A.B. Witte1, D. Lerner2, J. Schneider1, D. Lal1, C. Maloney1 1Medical College Of Wisconsin, Division Of Pediatric Surgery, Milwaukee, WI, USA 2Medical College of Wisconsin, Division Of Pediatric Gastroenterology, Medical College Of Wisconsin; Milwaukee, WI, WI, USA
Introduction: Esophageal atresia (EA), with or without tracheoesophageal fistula (TEF), can be associated with vascular anomalies of the aortic arch, including an aberrant right subclavian artery (ARSA) with a reported rate of 3.4-12%. The surgical approach to EA repair in patients with ARSA can be more challenging due to the proximity of the anomalous vasculature to the esophageal anastomosis. Additionally, ARSA is more common in long-gap EA, a patient population more likely to require numerous operative interventions before and after esophageal continuity is achieved. Previous case reports have described complications of arterio-esophageal fistula following esophageal repair in EA patients with ARSA. Yet, the incidence of these rare complications is unknown and the ideal management strategy of concomitant ARSA in EA patients remains unclear. We aim to better define the management, complications, and outcomes of ARSA in the setting of EA.

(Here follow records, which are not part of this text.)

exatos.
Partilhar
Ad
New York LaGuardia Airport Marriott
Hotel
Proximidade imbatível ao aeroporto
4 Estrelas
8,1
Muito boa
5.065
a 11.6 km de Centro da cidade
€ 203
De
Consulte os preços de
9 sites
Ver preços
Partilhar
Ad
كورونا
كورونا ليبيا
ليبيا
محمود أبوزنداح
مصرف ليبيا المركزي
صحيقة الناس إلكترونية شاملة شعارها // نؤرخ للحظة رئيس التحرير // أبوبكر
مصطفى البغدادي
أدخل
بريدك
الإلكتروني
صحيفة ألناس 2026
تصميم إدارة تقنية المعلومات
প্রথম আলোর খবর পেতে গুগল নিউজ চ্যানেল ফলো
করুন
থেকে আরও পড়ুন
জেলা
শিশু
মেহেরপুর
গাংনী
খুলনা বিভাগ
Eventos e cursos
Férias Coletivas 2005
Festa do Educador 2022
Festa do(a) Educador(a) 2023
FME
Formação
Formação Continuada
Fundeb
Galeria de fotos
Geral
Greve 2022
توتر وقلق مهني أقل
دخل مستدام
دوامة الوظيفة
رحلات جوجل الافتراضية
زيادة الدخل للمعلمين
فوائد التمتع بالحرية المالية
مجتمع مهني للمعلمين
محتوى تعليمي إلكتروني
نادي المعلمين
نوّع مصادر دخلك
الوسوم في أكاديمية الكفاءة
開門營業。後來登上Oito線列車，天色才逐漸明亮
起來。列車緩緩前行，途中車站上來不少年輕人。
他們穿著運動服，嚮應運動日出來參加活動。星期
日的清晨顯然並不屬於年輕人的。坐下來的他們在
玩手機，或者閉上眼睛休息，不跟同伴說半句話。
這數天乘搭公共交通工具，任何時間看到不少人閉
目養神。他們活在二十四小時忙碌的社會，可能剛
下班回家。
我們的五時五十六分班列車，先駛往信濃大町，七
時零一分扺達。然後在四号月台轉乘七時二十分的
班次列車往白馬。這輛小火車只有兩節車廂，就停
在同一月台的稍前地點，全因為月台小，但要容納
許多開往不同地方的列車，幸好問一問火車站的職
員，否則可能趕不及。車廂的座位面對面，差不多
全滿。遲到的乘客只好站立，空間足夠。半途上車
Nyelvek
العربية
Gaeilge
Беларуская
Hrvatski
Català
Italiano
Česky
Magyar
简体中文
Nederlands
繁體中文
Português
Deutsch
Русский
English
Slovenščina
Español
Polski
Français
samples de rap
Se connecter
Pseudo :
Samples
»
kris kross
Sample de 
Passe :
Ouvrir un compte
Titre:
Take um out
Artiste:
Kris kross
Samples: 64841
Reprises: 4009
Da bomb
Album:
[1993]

Methods: A single-institution retrospective chart review was conducted from 2012-2023, and included patients with diagnosis of ARSA and EA, with or without TEF. Data regarding patient management and complications were acquired. Descriptive statistics were performed.
Results: Of 128 patients with EA, 12 had an ARSA for an overall incidence of 9.4%. In this group, EA with distal TEF was observed in 8/12 (67%) patients, pure EA in 2/12 (17%), EA with proximal TEF in 1/12 (8.3%), and H-type in 1/12 (8.3%). ARSA was diagnosed on echocardiogram in 7/12 (58%) with 5/12 (42%) diagnosed on initial post-natal echocardiogram; the remainder were diagnosed on contrasted tomography angiography (CTA) in 3/12 (25%) and esophagram in 2/12 (8.3%). In 2 patients, ARSA was ligated at the time of initial EA repair without complication (mean follow-up 14 months). Eight (67%) patients with ARSA underwent esophageal dilation for stricture following esophago-esophagostomy. Three (25%) patients with ARSA had an esophageal stent placement for refractory and recurrent esophageal stricture: one patient developed an esophago-arterial fistula necessitating emergent ARSA ligation and reimplantation, one patient was found to have an occluded ARSA on subsequent imaging, and one had the stent prematurely removed due to concern for potential complications from ARSA. The majority of patients in our series (10/12, 83%) were diagnosed with ARSA within the last 5 years, potentially signifying improvement in echocardiography detection rates.
Conclusion: ARSA has the potential to complicate EA repair and may cause long-term complications in the setting of future esophageal procedures, including stent placement. Improved awareness of and screening for ARSA on initial echocardiogram allows for pre-operative planning; however, larger studies are necessary to determine the optimal management strategy for ARSA in infants with EA, particularly those with long gap at risk for future esophageal intervention.